Closed chrisrapson closed 1 year ago

chrisrapson commented 1 year ago

Describe the bug I have encountered two different situations where monai label is using far more memory than I would expect. Are these user errors, or related to my dataset? Has monai label been designed with scalability in mind?

  1. When I push train, my entire dataset is loaded into CPU RAM. Our dataset is larger than some of the competition datasets (BTCV or MSD) but not extremely large - roughly 100 CT scans that are 512x512xH, where H is usually in the range of about 500. Uncompressed, that adds up to nearly 100GB, which leads to the program crashing. Is there an option to avoid loading all data into RAM, and just load it on demand? Perhaps using pre-fetch to avoid creating a bottleneck? Since I am using the segmentation model, which trains on patches, perhaps it would be sufficient to load just the patches into RAM, rather than the full images?

In case it is relevant, my dataset has 12 foreground labels.

My work around solution is to use swap, but obviously that's not ideal.

  1. After training, clicking RUN gives me another OOM error. I tried decreasing the roi_size for my model, but even at 64x64x64 I'm still exceeding the 8GB of GPU VRAM available:

For 128x128x128

torch.cuda.OutOfMemoryError: CUDA out of memory. Tried to allocate 8.25 GiB (GPU 0; 7.92 GiB total capacity; 440.46 MiB already allocated; 6.63 GiB free; 610.00 MiB reserved in total by PyTorch) If reserved memory is >> allocated memory try setting max_split_size_mb to avoid fragmentation.  See documentation for Memory Management and PYTORCH_CUDA_ALLOC_CONF

For 96x96x96

torch.cuda.OutOfMemoryError: CUDA out of memory. Tried to allocate 7.62 GiB (GPU 0; 7.92 GiB total capacity; 1.20 GiB already allocated; 5.46 GiB free; 1.77 GiB reserved in total by PyTorch) If reserved memory is >> allocated memory try setting max_split_size_mb to avoid fragmentation.  See documentation for Memory Management and PYTORCH_CUDA_ALLOC_CONF

For 64x64x64

torch.cuda.OutOfMemoryError: CUDA out of memory. Tried to allocate 7.62 GiB (GPU 0; 7.92 GiB total capacity; 1.20 GiB already allocated; 5.46 GiB free; 1.77 GiB reserved in total by PyTorch) If reserved memory is >> allocated memory try setting max_split_size_mb to avoid fragmentation.  See documentation for Memory Management and PYTORCH_CUDA_ALLOC_CONF

It might be expected behaviour for deepedit models to cause an OOM, since they run on the full image. However, I expected that a segmentation model would scale to arbitrary sized images, because it analyses the image in patches. Have I misunderstood something?

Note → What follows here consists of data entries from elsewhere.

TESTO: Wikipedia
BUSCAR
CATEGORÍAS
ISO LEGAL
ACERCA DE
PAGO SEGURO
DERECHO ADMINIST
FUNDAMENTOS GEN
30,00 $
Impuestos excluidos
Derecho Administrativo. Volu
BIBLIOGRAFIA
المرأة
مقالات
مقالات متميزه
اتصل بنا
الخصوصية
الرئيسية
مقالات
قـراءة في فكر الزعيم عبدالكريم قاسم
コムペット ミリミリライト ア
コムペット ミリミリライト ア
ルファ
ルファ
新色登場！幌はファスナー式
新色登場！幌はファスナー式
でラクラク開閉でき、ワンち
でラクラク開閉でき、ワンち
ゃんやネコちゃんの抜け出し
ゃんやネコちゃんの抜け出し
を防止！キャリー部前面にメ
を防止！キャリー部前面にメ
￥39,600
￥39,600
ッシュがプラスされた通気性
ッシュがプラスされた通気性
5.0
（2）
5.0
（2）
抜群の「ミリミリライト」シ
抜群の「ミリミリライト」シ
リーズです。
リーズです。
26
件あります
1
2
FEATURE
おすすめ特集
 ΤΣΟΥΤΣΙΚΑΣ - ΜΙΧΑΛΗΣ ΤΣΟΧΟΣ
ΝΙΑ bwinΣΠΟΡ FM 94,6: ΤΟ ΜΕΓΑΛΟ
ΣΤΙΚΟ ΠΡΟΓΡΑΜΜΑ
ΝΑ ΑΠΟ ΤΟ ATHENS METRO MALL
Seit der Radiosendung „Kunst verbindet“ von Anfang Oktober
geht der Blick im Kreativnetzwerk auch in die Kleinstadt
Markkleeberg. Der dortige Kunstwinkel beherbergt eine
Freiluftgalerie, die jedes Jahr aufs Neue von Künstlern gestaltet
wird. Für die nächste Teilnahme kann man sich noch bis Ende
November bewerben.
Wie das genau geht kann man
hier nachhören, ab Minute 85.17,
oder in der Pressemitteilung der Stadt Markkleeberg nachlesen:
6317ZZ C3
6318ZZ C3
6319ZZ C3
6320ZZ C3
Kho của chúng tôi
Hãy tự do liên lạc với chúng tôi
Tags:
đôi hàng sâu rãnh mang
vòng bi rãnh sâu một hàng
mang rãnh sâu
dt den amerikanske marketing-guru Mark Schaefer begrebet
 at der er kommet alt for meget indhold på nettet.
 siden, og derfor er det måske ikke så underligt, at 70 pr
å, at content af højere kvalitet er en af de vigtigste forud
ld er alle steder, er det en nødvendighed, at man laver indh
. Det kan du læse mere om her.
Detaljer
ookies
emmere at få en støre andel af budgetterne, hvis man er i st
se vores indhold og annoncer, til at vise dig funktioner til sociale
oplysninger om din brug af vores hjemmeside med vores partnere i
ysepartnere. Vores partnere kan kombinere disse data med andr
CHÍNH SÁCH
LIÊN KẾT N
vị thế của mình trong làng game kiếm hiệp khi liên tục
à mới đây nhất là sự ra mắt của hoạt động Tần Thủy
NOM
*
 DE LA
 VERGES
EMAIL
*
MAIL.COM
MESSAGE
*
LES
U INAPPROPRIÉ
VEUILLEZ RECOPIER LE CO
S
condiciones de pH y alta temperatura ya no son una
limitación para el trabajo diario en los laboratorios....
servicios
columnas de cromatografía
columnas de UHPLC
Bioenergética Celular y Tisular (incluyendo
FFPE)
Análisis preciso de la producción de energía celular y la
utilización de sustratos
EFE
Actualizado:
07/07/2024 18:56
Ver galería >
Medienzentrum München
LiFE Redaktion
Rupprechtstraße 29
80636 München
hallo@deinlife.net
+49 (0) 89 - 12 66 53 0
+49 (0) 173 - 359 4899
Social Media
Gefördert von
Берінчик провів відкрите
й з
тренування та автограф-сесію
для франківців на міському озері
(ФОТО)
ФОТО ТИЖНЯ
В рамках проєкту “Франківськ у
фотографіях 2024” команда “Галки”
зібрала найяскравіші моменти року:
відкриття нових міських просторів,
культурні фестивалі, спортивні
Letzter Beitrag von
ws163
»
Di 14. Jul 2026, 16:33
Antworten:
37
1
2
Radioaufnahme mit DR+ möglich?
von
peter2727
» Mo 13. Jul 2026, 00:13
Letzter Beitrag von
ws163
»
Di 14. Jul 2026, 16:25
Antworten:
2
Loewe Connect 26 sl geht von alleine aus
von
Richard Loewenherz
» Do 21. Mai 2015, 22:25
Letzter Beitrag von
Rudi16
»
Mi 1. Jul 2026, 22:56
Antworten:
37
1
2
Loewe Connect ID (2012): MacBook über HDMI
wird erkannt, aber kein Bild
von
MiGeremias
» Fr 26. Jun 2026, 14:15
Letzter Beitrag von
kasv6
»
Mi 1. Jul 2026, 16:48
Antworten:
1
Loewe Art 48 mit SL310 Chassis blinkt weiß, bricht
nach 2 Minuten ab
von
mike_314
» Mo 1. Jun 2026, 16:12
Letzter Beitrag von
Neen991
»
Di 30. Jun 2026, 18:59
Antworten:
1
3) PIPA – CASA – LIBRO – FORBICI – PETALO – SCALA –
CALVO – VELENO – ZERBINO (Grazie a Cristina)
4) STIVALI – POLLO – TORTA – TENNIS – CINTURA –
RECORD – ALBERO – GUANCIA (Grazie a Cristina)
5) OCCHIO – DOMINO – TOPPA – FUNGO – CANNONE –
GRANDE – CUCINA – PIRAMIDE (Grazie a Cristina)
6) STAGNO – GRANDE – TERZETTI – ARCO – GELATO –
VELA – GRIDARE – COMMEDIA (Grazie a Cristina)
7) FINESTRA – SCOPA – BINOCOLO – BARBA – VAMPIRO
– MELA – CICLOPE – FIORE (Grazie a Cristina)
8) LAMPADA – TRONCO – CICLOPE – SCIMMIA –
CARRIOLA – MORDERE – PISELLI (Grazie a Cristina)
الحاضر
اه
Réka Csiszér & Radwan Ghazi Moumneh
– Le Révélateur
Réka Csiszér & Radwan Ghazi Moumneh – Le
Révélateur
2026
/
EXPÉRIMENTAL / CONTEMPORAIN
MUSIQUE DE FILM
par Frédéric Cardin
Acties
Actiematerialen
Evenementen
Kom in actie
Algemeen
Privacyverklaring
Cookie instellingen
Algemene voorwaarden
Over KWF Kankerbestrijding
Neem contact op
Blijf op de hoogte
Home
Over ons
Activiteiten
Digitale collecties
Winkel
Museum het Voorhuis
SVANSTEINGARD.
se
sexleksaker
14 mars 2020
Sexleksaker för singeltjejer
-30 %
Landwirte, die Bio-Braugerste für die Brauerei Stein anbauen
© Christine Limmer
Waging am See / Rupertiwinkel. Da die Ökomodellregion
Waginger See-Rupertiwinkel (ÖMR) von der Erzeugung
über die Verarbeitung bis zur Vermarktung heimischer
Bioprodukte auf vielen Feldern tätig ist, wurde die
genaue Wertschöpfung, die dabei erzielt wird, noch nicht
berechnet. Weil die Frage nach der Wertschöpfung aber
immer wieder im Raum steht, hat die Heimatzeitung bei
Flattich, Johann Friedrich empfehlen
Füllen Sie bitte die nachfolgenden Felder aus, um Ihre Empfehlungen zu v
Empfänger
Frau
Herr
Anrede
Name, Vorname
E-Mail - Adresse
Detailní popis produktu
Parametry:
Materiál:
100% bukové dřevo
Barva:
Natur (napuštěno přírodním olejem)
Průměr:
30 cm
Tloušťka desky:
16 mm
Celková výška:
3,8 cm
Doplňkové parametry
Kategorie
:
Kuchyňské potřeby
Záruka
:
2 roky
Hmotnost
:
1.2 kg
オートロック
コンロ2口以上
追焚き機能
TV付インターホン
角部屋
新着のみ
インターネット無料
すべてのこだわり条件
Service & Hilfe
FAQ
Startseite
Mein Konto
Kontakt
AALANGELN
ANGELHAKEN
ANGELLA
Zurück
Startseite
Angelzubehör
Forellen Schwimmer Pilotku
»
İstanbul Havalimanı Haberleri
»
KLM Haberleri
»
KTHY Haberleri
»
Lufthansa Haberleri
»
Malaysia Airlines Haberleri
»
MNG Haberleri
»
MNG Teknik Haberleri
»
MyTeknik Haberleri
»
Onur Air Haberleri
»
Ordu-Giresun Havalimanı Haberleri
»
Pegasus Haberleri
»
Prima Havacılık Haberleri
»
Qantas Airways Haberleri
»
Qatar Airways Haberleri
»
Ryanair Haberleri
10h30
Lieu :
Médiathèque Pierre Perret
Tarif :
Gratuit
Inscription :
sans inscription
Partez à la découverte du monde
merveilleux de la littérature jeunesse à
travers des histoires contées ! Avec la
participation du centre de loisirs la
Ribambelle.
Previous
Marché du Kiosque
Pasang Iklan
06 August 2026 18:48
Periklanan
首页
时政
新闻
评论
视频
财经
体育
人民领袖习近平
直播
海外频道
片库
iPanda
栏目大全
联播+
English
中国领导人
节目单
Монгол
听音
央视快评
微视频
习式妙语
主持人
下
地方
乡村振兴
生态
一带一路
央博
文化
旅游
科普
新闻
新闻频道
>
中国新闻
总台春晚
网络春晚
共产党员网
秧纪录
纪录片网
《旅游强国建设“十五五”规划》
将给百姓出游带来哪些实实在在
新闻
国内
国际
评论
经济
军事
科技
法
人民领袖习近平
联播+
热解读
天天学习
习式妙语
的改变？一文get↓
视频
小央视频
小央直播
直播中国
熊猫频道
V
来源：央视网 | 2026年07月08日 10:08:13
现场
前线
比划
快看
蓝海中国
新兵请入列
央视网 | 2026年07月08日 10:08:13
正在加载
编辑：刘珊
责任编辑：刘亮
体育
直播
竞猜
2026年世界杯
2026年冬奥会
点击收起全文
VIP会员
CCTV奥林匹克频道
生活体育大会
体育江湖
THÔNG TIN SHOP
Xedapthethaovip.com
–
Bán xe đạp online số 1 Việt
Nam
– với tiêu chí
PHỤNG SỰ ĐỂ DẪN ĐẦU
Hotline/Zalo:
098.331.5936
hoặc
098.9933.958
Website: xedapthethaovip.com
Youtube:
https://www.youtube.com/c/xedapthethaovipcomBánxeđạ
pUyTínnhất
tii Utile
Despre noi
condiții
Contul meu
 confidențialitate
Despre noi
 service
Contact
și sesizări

Or is the stitching of the patches also carried out in the GPU?

To Reproduce Steps to reproduce the behavior:

  1. Get hold of a medium sized dataset with ground truth labels. Put them in a folder structure as expected by monai. Hold back the ground truth labels for at least one for step 6.
  2. Make a copy of the radiology/lib/config/segmentation.py file (e.g. segmentation_custom.py) and modify the foreground classes and roi_size.
  3. Run the monailabel app:
    monailabel start_server --app radiology --studies relative/path/to/images --conf models segmentation_custom --conf use_pretrained_model false
  4. In Slicer, connect to the server and click Train.
  5. If you have enough CPU RAM and training completes, click Next Sample to get an unlabelled image and then Run to automatically generate labels.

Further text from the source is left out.